What the task asks ::
Pull out every line below containing the word "Geschäft".

Exercise data ::

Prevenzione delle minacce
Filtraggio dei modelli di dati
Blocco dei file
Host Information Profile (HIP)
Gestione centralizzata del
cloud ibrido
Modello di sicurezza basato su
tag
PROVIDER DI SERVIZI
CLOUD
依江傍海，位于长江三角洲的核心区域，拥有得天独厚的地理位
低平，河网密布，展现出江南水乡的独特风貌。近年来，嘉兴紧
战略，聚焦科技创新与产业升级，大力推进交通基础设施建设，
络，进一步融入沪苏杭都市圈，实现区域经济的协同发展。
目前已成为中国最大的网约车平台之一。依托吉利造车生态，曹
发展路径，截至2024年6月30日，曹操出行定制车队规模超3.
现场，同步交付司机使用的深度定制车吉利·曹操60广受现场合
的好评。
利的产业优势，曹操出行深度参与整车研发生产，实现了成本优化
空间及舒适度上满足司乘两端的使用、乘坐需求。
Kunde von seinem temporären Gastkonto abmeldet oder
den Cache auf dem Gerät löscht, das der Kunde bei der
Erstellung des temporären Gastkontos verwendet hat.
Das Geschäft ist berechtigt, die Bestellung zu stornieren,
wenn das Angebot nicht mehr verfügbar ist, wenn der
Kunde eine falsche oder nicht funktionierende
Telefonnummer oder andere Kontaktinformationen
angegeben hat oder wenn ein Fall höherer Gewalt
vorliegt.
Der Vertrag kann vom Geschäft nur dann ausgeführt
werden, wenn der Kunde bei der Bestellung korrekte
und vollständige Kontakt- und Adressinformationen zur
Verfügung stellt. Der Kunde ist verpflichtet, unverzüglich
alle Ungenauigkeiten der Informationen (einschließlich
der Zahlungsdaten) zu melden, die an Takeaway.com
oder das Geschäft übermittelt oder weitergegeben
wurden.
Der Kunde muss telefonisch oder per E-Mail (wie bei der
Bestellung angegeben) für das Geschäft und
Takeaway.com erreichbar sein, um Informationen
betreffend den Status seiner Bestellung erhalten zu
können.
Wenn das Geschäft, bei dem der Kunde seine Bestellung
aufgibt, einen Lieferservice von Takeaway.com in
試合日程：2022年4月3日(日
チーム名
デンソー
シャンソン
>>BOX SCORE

Final answer ::
Das Geschäft ist berechtigt, die Bestellung zu stornieren,
Der Vertrag kann vom Geschäft nur dann ausgeführt
oder das Geschäft übermittelt oder weitergegeben
Bestellung angegeben) für das Geschäft und
Wenn das Geschäft, bei dem der Kunde seine Bestellung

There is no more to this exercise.